CoVID-19 vaccine alert

“It is therefore important that we vaccinate those that are aged 12 years and above so as to benefit from the impact of the vaccine but also facilitate herd immunity,” Kandodo Chiponda said in her situation report.

She added that the reluctance toward vaccination is coming due to various beliefs including those influenced by religion as “some religious teachings prioritize prayers over medicine, thus resulting in vaccination hesitancy among devotees”.

“This is coupled with the lack of appropriate knowledge of the available vaccines for different health conditions, thus making devotees accept alternative approaches such as use of holy water and prayers to treat diseases.

Health Minister Khumbize Kandodo Chiponda

“Fear of vaccination may lead to the death of their children but the good thing is that the majority of religious leaders in the country are in the forefront ensuring that their members get the COVID-19 vaccines, which is quite commendable because they have the right knowledge on the efficacy of vaccination which has been established with medical and scientific basis.

“They are able to convey the message to their members that vaccination helps in preventing hospitalizations and deaths brought about by CoVID-19.
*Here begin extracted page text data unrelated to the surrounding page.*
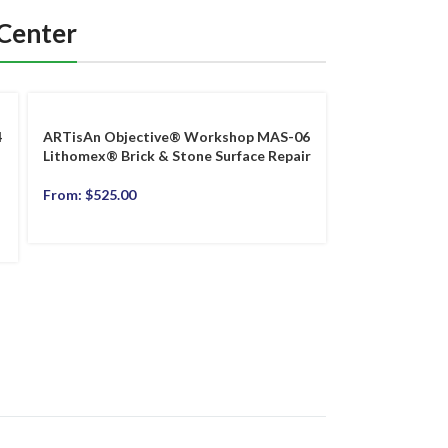
 Center
4
ARTisAn Objective® Workshop MAS-06
Lithomex® Brick & Stone Surface Repair
From:
$
525.00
Two weeks ago, Blantyre Synod of Church of Central Africa Presbyterian (CCAP) brought together its church leaders where they were inspired to spread the positives of being vaccinated against CoVID-19 amongst their members during congregations.

Rev. Billy Gama

In his opening remarks of the one-day workshop, organised by Church & Society at Grace Bandawe Conference Centre, CCAP’s Blantyre Synod general secretary Rev. Billy Gama emphasized that they decided to engage the church leaders from all presbyterians to enhance government’s campaign for positive uptake of the CoVID-19 vaccination which is available for free.

Rev. Gama impressed on the participants to lead by example if they have not already received their jabs and spread the message amongst their flock that CoVID-19 is real but the vaccination exercise currently underway is helping to contain it.

“There is a lot of misconceptions that is being spread through social media and it is up to us to dispel those false messages that seems to appeal to people not to get vaccinated,” he had said.


“We are lucky that we attract huge gatherings every Sunday to preach the the Lord’s Gospel. They believe in us when we preach the Gospel and thus they will in turn believe in us if we teach of the positives of getting vaccinated.

“The numbers of people that are vaccinated against the supply of vaccines still available does not tally, showing that people are shunning this very important exercise which the government rolled out a long time ago.”

The Health Minister emphasized in her situation report that “vaccines work by allowing the immune system of the body to recognize, fight and destroy the coronavirus when exposed”.